利益が一致しているか相反しているかが重要

したがって、問題はその使い手自身にあります。使い手がどちらの側に立つかで知識もそれぞれの側の武器になる。そして、その使い手がどちらの側に立つかは双方の利益が一致するか相反するかでふつうは決まってきます。

この、肝心要のことを説明したサイトが皆無といっていいほどにみあたらないのは不思議なことです(というか、あえて否定しているサイトさえいくらでもみつかるくらいです)。

記事を読んでいただければたちどころにわかることですが、当事務所は「立場」を鮮明にしております。あえて鮮明にしているのは、人間や社会に対する見方は、その人自身の立場から自由にはならないからです。中立を装うことは考察を浅くし、論旨を不明確にし、自己を無責任な立場に置くことになる。「立場」のない「立場」などありようがない。当事務所の立場は、ぼく自身が社会的弱者であるため、弱者の立場に徹することです。ぼくのような弱虫は「七人の侍」のようには決してなれないけれど、せめてその心意気だけでも真似して、社会的強者に阿らないようにしたい。そういう気持ちで当サイトをたちあげました。丸山真男のことばを最後に引用しておきます。

丸山真男から

ゲーテは「行動者は常に非良心的である」といっておりますが、私たちが観照者、テオリア(見る)の立場に立つ限り、この言葉には永遠の真実があると思います。つまり完全にわかっていないものをわかったとして行動するという意味でも、また対立する立場の双方に得点と失点があるのに、決断として一方に与するという意味でも、非良心的です。にもかかわらず私たちが生きていく限りにおいて、日々無数の問題について現に決断を下しているし、また下さざるを得ない。純粋に観照者の立場、純粋にテオリアの立場に立てるものは神だけであります。その意味では神だけが完全に良心的であります。
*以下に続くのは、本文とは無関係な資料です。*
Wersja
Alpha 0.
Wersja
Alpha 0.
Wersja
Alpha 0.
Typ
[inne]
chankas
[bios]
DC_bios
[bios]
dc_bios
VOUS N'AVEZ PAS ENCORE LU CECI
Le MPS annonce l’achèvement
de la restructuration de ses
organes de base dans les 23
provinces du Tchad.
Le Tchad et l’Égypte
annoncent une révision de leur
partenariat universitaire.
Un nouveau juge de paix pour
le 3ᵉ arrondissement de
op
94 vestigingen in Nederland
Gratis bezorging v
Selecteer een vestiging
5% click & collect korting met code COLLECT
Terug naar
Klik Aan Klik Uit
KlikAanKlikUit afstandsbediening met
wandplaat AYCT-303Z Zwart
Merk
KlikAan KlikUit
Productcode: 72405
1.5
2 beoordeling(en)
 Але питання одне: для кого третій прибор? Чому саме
私たちの社会というものは、私たちの無数の行動の網と申しますか、行動の組合せから成り立っております。社会がこうして私たちの行動関連から成り立つ限りにおいて、私たちは行動あるいは非行動を通じて他人に、つまり社会に責任を負っています。その意味では純粋に「見る」立場、ゲーテの言う意味での完全に良心な立場というものは、完全に無責任な立場ということになります。
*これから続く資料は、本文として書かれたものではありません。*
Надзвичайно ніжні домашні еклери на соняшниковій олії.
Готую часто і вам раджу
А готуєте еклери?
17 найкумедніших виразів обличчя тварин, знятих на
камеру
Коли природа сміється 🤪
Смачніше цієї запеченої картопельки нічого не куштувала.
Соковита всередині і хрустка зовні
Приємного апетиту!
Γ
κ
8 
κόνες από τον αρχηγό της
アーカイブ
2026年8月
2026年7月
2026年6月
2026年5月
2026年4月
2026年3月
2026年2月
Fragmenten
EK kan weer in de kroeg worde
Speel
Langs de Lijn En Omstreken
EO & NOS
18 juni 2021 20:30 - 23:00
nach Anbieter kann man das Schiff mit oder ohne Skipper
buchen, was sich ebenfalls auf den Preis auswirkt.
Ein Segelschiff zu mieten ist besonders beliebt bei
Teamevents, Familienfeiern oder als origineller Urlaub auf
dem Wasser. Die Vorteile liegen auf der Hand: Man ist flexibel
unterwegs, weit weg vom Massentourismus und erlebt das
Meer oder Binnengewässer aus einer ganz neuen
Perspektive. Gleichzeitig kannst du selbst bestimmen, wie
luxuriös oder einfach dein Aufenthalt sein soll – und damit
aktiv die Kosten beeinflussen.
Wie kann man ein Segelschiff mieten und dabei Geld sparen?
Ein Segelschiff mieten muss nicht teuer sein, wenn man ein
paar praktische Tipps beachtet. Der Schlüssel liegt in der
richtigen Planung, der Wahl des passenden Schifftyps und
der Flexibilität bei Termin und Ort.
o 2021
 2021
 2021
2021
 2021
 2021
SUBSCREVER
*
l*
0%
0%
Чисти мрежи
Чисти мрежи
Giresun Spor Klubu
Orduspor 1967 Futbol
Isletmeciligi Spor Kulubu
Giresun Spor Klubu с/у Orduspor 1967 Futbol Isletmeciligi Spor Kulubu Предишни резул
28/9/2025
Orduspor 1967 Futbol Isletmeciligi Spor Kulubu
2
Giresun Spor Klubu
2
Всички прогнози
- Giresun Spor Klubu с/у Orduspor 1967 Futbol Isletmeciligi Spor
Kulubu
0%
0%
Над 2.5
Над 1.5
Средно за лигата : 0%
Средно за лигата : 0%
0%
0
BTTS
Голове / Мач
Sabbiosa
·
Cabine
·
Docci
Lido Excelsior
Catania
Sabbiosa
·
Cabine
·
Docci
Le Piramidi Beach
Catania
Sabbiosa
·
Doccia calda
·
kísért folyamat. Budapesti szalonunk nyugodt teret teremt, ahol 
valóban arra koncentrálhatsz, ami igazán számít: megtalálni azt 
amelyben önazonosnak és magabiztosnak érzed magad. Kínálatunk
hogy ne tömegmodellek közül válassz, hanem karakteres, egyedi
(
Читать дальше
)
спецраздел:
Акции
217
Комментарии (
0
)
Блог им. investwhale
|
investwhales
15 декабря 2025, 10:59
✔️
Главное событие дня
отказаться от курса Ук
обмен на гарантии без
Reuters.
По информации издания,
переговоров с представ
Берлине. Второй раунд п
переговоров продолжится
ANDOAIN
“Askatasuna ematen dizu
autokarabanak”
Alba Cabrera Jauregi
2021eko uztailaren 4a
したがってこの点でも神だけが、完全に無責任でありうるわけであります。認識することと決断することとの矛盾中に生きることが、私たち神でない人間の宿命であります。私たちが人間らしく生きることは、この宿命を積極的に引き受け、その結果に責任を取ることだと思います。この宿命を自覚する必要は行動関連が異常に複雑になった現代においていよいよ痛切になってきたのです。

世のなかには一方では、認識の過程の無限性に目をふさぎ、理論の仮説性を忘れる独断主義者もいれば、またそもそも認識の意味自体を頭から蔑視する肉体的行動主義者がいます。しかし他方その半面では、物事はそう簡単にはイエスかノーかきめられないのだ、もっとよく研究してからでなければなんともいえないという名目の下に、いつも決断を回避することが学者らしい態度だという考え方がかなり強い。

あるいは対立する政治的争点に対して、あれももっとも、これももっとも、逆にそれを裏返しとして、あれもいけない、これもいけないということで、結局具体的な争点に対して明瞭な方向性を打ち出すことを避ける態度をもって、良識的であるとか、不偏不党であるとか考える評論家やジャーナリストもかなりいるようであります。

たびたびゲーテの言葉を引いて恐縮ですが、ゲーテはこういうことをいっています。「自分は公正であることを約束できるけれども、不偏不党であるということは約束できない。」今申しましたような世上いわゆる良識者は対立者に対してフェアであるということを、どっちつかずということと混同しているのではないでしょうか。